Rio Tyaga hidup dalam kesialan bertubi-tubi. Ayahnya meninggal di penjara dan setelahnya ia hidup serba kekurangan. Ia mendapatkan uang untuk biaya sehari-hari dari taruhan Drag Race, balap motor liar. Saat itu tiba-tiba motornya hilang, ia kena tipu. Padahal uang jual-beli motor akan ia gunakan untuk hidup sehari-hari dan membeli motor bodong utuk balapan.
Di saat penelusuran mencari motor kesayangannya, Rio terlibat dalam aksi penculikan. Yang diculik oleh kawanan sindikat adalah temannya sendiri, gadis kaya yang populer di sekolah, Anggun Rejoprastowo. Rio berhasil menyelamatkannya dalam keadaan susah payah bertaruh nyawa.
Rio tadinya tidak terlalu kenal Anggun, namun setelah penculikan itu Anggun seakan begitu ketergantungan akan Rio. Tanpa Rio di sisinya ia bersembunyi di sudut kamar, seakan trauma dengan penculikan itu.
Walau benci, akhirnya orang tua Anggun membiarkan Rio si berandal mendampingi Anggun 24 jam 7 hari, termasuk saat Anggun ke sekolah.
Apakah Rio yang dingin akhirnya dapat luluh dengan kedekatan mereka? Bagaimana perasaan Rio sebenarnya? Dan Anggun, apakah memang ada perasaan cinta ke Rio atau hanya memanfaatkannya sebagai bodyguard saja?
Karya ini diterbitkan atas izin NovelToon Septira Wihartanti, isi konten hanyalah pandangan pribadi pembuatnya, tidak mewakili NovelToon sendiri
Masalah Keuangan
“Selamat Ya, Rio, Anggun...” Bu Ariel menyambut mereka berdua dengan sumringah. Anggun tidak bereaksi, hanya menatap tajam ke arah Bu Ariel dari atas sampai kaki dengan sinis. Bu Ariel hanya terkekeh geli dan tidak peduli. “Saya ke sini mewakili Pak Rendi sekaligus mewakili Keluarga Ranggasadono.”

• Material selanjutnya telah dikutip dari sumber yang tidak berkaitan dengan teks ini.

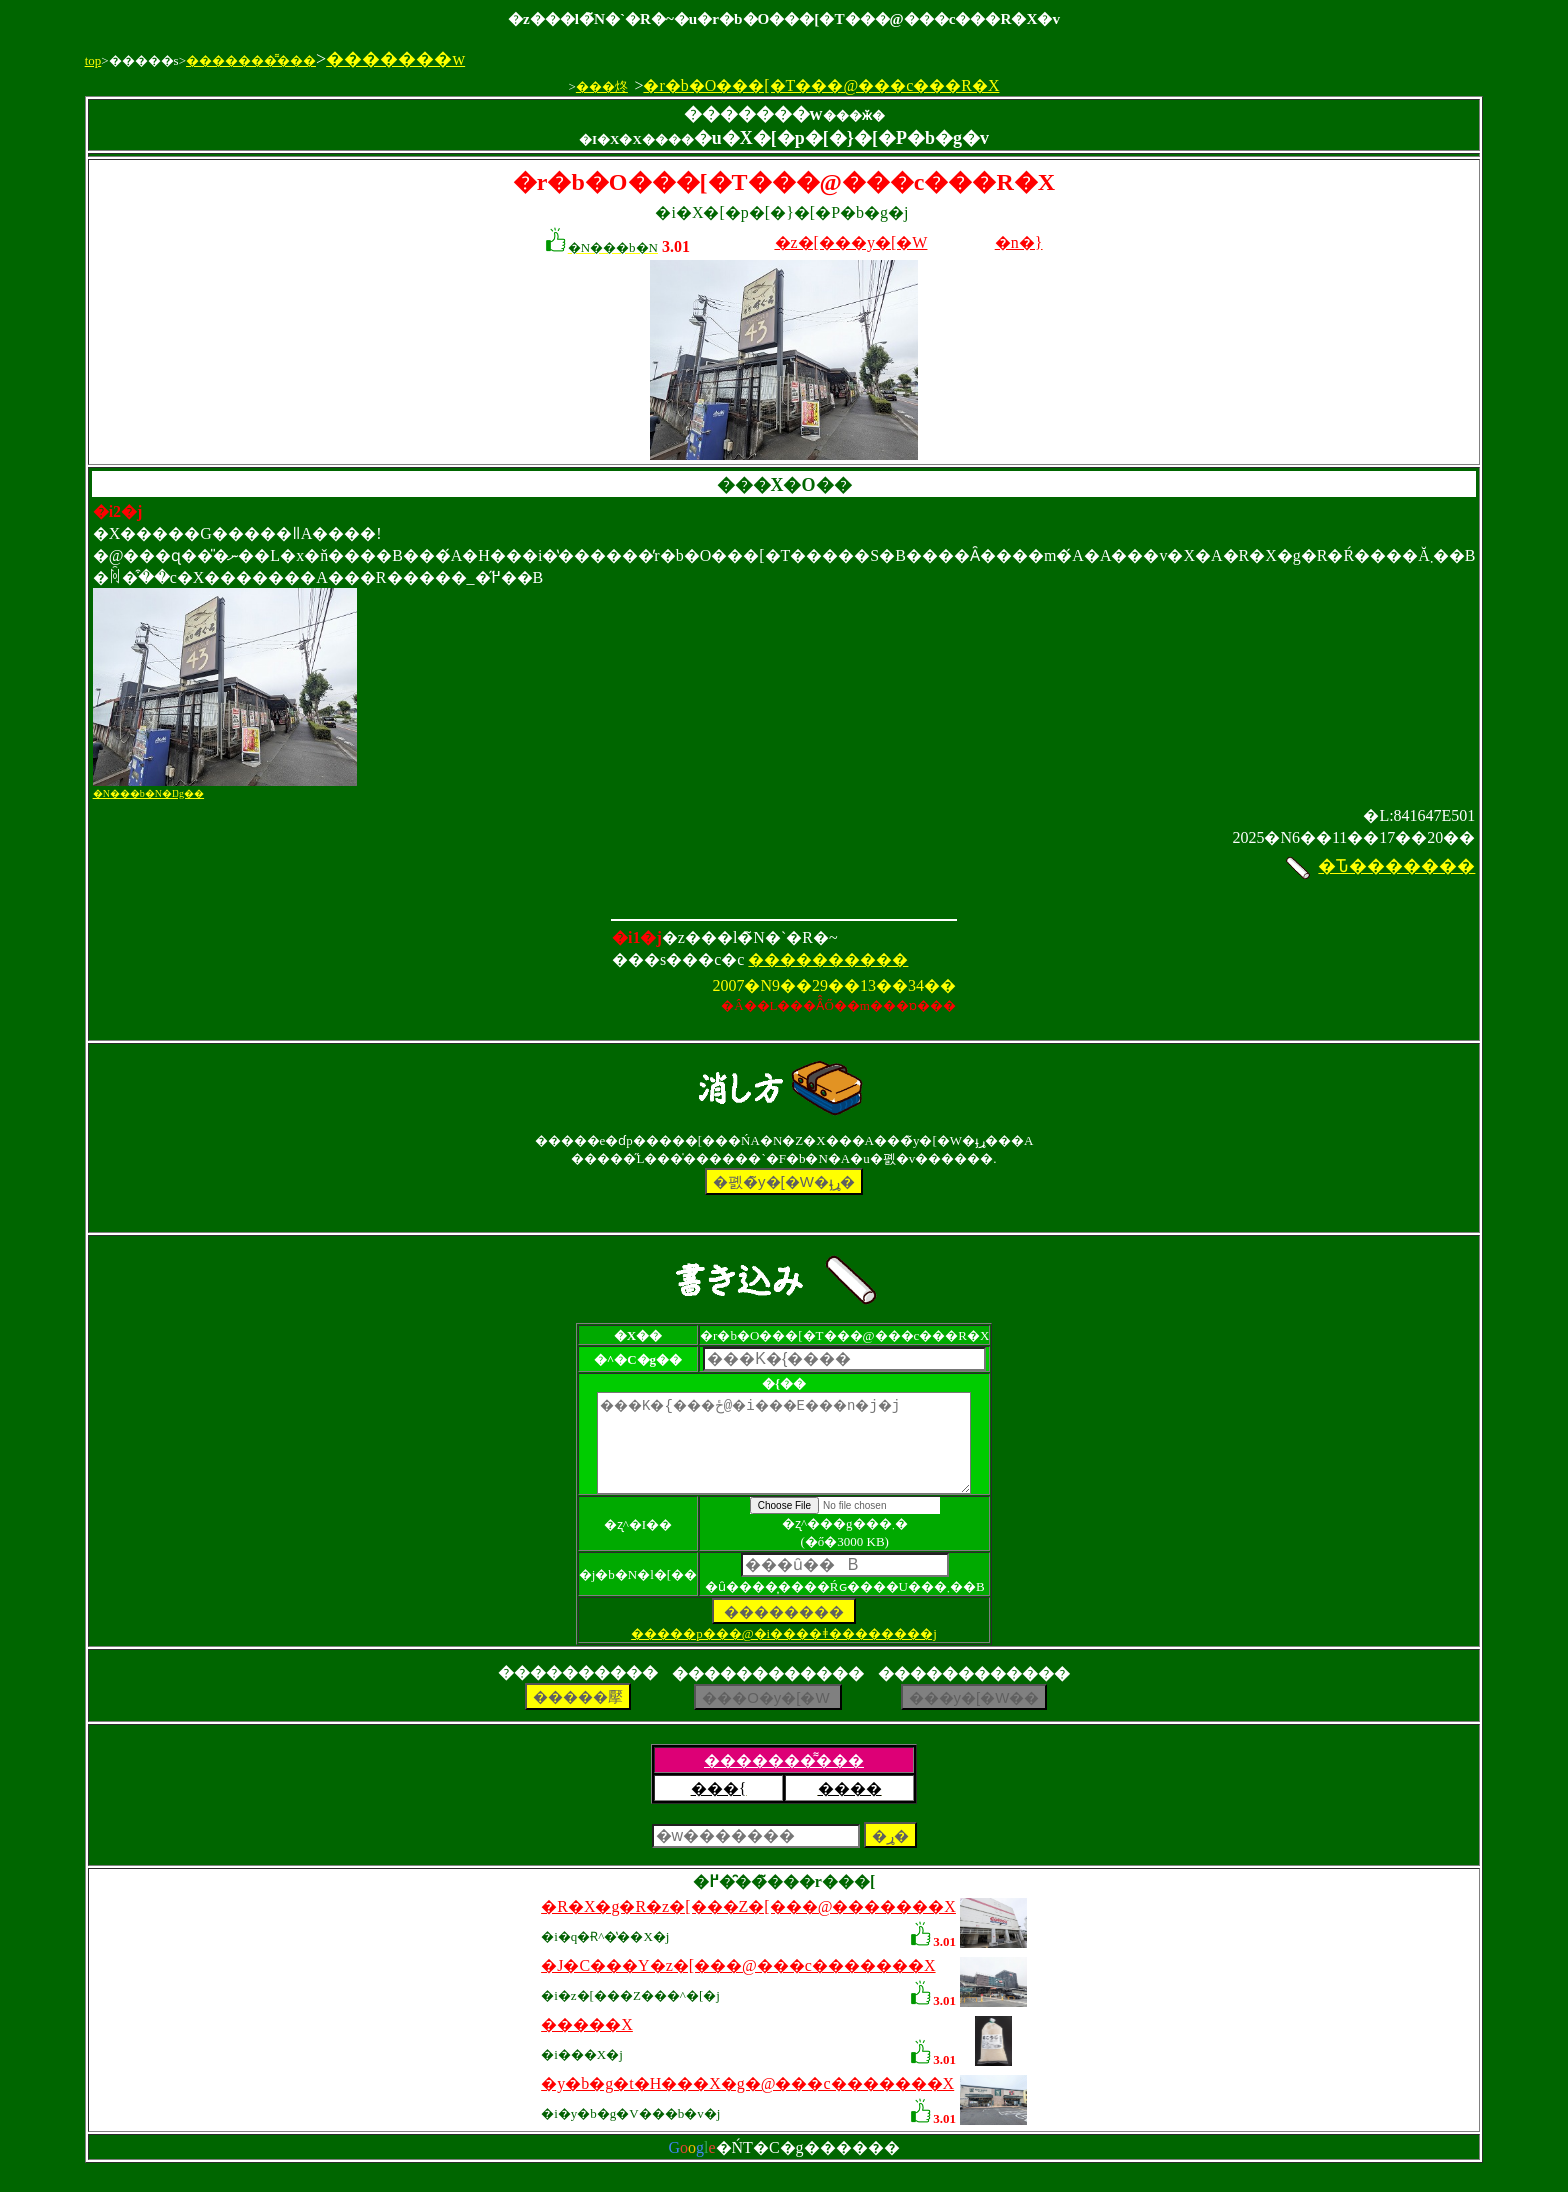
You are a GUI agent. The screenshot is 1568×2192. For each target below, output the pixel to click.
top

“Makasih ya bu sudah datang,”
“Ah iya, ini Arka, tunangan saya.” Bu Ariel memperkenalkan pria tinggi berkacamata yang berdiri di belakangnya.
Mendengar kata ‘tunangan’ Anggun langsung berbinar.

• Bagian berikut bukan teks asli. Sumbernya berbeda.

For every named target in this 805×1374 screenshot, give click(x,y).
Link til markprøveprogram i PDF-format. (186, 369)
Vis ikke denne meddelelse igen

“Oh ibu sudah punya tunangaaaan! Waaah, semoga cepat menyusul kami tanpa kendala ya Buuu,” begitu reaksi Anggun. Tampaknya ia langsung lega.
Bu Ariel sampai mencibir mendengarnya. Memang dasar posesif si Anggun ini.
“Saya berpacaran sama Arka sejak kuliah loh, kami sudah sekitar 6 tahun jadinya. Yah nggak mungkin saya naksir si Rio, berondong bukan selera saya, kheheheheh!!”
“Awas kemakan omongan sendiri,” desis Rio.
“Hush! Kamu nih...” Bu Ariel langsung memukul bahu Rio.
“Saya barusan dengar kalau Bu Ariel dan Anggun ini bersaudara ya ternyata?” tanya Rio.
“Bukaaaan Rio! Bukan saudara. Kakek kami berteman akrab, rumahnya sebelah-sebelahan, bertetangga dari mereka kecil. Saking akrabnya jadi seperti saudara. Ya hal itu nurun ke anak cucu mereka. Silaturahmi terjaga bagaikan kami sedarah.”
“Ibu tahu mengenai kami dari Papah dong ya?” tanya Rio.
“Yah...” Bu Ariel menghela nafas, “Maafkan saya kalau selama ini tidak tahu ya Rio, Anggun. Kalian sudah melalui berbagai macam hal. Pernikahan ini adalah jalan yang tepat walau pun tidak dianggap legal. Gimana kalau kita nikah siri juga Sayang?” Bu Ariel menoleh ke arah Arka.
“Aku ambil puding dulu di sana,” desis Arka sambil berjalan ke arah prasmanan dan tidak menghiraukan pertanyaan Bu Ariel..
Rio langsung balik badan karena mau ketawa.
Bu Ariel menatap tunangannya dengan kesal. “Kenapa dia kabur?” Dan akhirnya Bu Ariel kembali menghadap Rio dan Anggun. “Kami merencanakan pernikahan tahun depan, saya juga sudah pesan WO. Kalian mau resepsi juga setelah lulus nanti?
Rio dan Anggun saling bertatapan, “Sepertinya iya bu, kami mengajukan Itsbat Nikah sekaligus resepsi, kalau Anggun belum hamil.” kata Rio.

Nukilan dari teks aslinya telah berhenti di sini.